Collected data.
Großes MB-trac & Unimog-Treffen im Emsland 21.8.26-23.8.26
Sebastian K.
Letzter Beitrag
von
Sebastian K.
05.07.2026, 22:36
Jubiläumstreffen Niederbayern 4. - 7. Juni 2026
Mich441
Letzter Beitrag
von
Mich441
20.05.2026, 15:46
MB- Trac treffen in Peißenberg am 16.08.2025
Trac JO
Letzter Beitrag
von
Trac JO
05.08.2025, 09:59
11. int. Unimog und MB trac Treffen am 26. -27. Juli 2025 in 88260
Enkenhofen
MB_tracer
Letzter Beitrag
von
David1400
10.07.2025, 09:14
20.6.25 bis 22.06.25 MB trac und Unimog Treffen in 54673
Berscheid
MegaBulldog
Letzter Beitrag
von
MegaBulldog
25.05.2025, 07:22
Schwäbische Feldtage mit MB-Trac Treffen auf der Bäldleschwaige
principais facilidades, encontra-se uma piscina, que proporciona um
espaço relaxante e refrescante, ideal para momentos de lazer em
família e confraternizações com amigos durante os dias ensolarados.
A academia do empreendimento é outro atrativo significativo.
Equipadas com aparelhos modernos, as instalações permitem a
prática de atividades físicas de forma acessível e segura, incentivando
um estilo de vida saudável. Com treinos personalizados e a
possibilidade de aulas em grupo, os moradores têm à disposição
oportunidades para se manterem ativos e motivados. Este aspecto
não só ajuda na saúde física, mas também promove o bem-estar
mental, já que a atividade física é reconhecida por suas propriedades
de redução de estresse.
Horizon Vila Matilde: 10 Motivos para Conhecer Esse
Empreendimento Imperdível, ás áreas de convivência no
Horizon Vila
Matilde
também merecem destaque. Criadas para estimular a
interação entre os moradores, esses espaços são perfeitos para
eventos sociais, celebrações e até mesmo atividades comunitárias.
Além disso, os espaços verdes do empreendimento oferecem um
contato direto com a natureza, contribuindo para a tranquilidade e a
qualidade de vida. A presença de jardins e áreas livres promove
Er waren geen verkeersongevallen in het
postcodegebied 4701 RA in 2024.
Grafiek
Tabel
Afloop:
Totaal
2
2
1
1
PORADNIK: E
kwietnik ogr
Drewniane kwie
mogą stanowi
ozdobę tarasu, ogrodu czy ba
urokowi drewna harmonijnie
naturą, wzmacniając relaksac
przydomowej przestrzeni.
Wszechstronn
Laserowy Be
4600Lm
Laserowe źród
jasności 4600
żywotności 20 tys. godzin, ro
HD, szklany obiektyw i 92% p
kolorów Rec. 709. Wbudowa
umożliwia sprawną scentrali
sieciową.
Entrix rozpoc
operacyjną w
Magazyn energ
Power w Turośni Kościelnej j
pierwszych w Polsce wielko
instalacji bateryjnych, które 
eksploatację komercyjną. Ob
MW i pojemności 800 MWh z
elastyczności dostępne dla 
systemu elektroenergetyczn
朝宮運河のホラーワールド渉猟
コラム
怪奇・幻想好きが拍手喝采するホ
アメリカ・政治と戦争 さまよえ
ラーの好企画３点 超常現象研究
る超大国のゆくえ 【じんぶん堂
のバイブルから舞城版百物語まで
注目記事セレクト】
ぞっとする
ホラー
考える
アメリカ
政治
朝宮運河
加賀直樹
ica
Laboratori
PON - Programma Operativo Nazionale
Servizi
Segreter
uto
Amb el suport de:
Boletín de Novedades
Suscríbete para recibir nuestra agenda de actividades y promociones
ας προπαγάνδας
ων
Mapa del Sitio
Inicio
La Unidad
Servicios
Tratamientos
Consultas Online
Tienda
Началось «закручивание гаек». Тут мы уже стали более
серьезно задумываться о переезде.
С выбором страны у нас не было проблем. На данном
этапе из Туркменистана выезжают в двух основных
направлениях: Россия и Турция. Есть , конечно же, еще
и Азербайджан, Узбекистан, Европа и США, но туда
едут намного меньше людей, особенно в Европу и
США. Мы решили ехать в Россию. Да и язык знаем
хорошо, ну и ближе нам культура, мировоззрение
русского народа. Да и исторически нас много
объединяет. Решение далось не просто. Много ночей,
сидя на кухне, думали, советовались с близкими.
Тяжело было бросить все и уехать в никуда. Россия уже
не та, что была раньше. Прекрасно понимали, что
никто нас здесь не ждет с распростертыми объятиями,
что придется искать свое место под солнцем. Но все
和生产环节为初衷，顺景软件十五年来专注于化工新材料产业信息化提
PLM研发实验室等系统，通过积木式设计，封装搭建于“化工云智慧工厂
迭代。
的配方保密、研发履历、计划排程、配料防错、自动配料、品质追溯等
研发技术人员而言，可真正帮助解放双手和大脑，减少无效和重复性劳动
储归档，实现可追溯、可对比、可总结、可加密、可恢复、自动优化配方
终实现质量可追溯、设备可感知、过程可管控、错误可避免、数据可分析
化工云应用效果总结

EXERCISE PROMPT.
Copy the stretch of the records above that runs from the line with "Power w Turośni Kościelnej j" through the line with "Boletín de Novedades". Both end lines belong in the copy, and nothing else does.

RESULT.
Power w Turośni Kościelnej j
pierwszych w Polsce wielko
instalacji bateryjnych, które 
eksploatację komercyjną. Ob
MW i pojemności 800 MWh z
elastyczności dostępne dla 
systemu elektroenergetyczn
朝宮運河のホラーワールド渉猟
コラム
怪奇・幻想好きが拍手喝采するホ
アメリカ・政治と戦争 さまよえ
ラーの好企画３点 超常現象研究
る超大国のゆくえ 【じんぶん堂
のバイブルから舞城版百物語まで
注目記事セレクト】
ぞっとする
ホラー
考える
アメリカ
政治
朝宮運河
加賀直樹
ica
Laboratori
PON - Programma Operativo Nazionale
Servizi
Segreter
uto
Amb el suport de:
Boletín de Novedades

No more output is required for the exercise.